Pour une présentation de l’ensemble du « dossier Dostoïevski » dont cet article constitue le dix-huitième volet, lire notre article d’introduction, où figure la liste des oeuvres chroniquées.

Les Carnets de la maison morte (Zapiski iz miortvova doma en russe) est le dix-huitième des récits de Fédor Dostoïevski écrit entre 1860 et 1862. C’est l’ouvrage charnière de l’auteur. Il y a un avant et un après Les Carnets de la maison morte. C’est un journal de cinq cent quarante-quatre pages à la couverture illustrée d’un détail des Paysans (1914) de l’artiste russe Zinaïda Serebriakova (1884-1967).

La première traduction française, parue en 1950 aux éditions Gallimard, s’intitulait Souvenirs de la maison des morts. En 1977, elle est rééditée accompagnée cette fois d’une longue préface de Claude Roy qui présentait ces morts que les vivants s’empressent de créer. Dans sa nouvelle traduction, André Markowitcz change le titre. On passe des souvenirs à des carnets mais surtout d’une « maison des morts » à une « maison morte ». La différence est subtile et la portée plus universelle. L’histoire du contenant et du contenu.

Les Carnets de la maison morte relatent l’intégralité de l’emprisonnement de Dostoïevski dans un bagne de Sibérie suite à son complot au sein du groupe Petrachevski. Depuis son arrivée avec des chaînes non réglementaires et un uniforme pas aux normes jusqu’à son départ, après dix longues années qui sont, paradoxalement, passées relativement vite.

L’horreur et l’injustice sont décrites avec précision. Les difficultés d’un aristocrate russe à se faire des amis, aussi. Beaucoup de faits divers. De la tentative pour apprivoiser un aigle, juste pour rompre la monotonie, à l’effort pour s’attacher un chien dans le but de récupérer sa peau. De l’absorption de jus de tabac pour devenir phtisique et aller à l’hôpital aux punitions à la canne dont très peu se remettent.

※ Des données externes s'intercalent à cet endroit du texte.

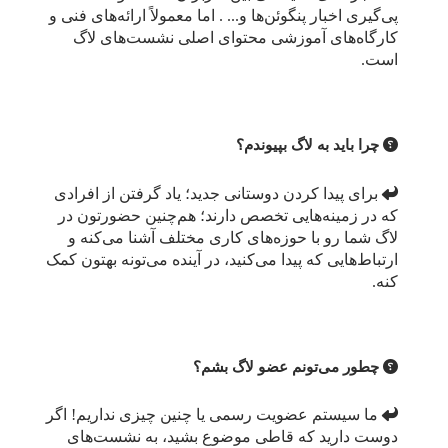
پی‌گیری اخبار پنگوئن‌ها و... . اما معمولاً ارائه‌های فنی و
کارگاه‌های آموزشی محتوای اصلی نشست‌های لاگ
است.
چرا باید به لاگ بپیوندم؟
برای پیدا کردن دوستانی جدید؛ یاد گرفتن از افرادی
که در زمینه‌هایی تخصص دارند؛ هم‌چنین حضورتون در
لاگ شما رو با حوزه‌های کاری مختلف آشنا می‌کنه و
ارتباط‌هایی که پیدا می‌کنید، در آینده می‌تونه بهتون کمک
کنه.
چطور می‌تونم عضو لاگ بشم؟
ما سیستم عضویت رسمی یا چنین چیزی نداریم! اگر
دوست دارید که قاطی موضوع بشید، به نشست‌های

Il y a aussi de grandes épopées. Une évasion préparée avec les plus grands soins et qui échoue avec des évadés qui passent du statut de héros à celui de moins que rien parce qu’ils n’ont pas pu réaliser le rêve de beaucoup de ces « morts » en sursis. Un major qui n’en mène pas large mais qui abuse de son autorité tout en ne sachant pas comment agir avec des aristocrates aujourd’hui bannis mais demain de retour conquérants.

Les grands thèmes dostoïevskiens sont bien sûr présents. Comment ne pas parler de Foi dans un endroit où le seul livre autorisé est la Bible ? Et puis on retrouve des thèmes plus nationalistes propres à l’auteur. L’aristocrate polonais, de par ses tourments, est mieux accepté que le Russe. Dostoïevski, malgré tous ses efforts d’intégration, comprend qu’il en ira autrement en ce qui le concerne.

D’abord spectateur, Dostoïevski, peu à peu, devient acteur. Son internement aura plusieurs moments-clés dont les plus importants sont, sans conteste possible, ses nombreuses visites à l’hôpital. Tout y est décrit avec une simplicité peu ragoûtante. La robe de chambre crasseuse qu’on enfile est d’une chaleur douteuse. Les paillasses sur lesquelles on s’écroule pullulent de punaises. Les malades écrasent entre leurs doigts avec jouissance les puces qu’ils se refilent de patient à patient. L’hôpital est aussi le lieu de l’enfermement dans l’enfermement. Limité à deux pièces où les fous passent de l’une à l’autre – des fous dont la folie risque de se transmettre aux sains d’esprit. Mais c’est aussi l’endroit où la camaraderie est poussée à l’extrême. Il faut voir la compassion des détenus envers leurs congénères de passage entre deux salves de canne. L’occasion pour l’auteur de s’étendre sur ses théories punitives.

Bref, la maison morte est l’endroit inhumain par excellence où l’on cherche un brin d’humanité pour rester sain. Pour éviter l’aliénation. Dès l’arrivée, on s’empresse de tenir un décompte des jours qu’il reste à passer là tout en réorganisant un semblant de vie avec ses abus. Toutes les occasions sont bonnes pour voler son prochain et s’enrichir sans honte alors même que le détenu respecte son prochain et fera tout pour l’aider. C’est en cela que tous ces morts restent vivants.

j. vedrenne

   
 

Fédor Dostoïevski, Les Carnets de la maison morte (Traduction d’André Markowicz), Actes Sud coll. « Babel » (vol 365), 1999, 544 p. – 10,00 €.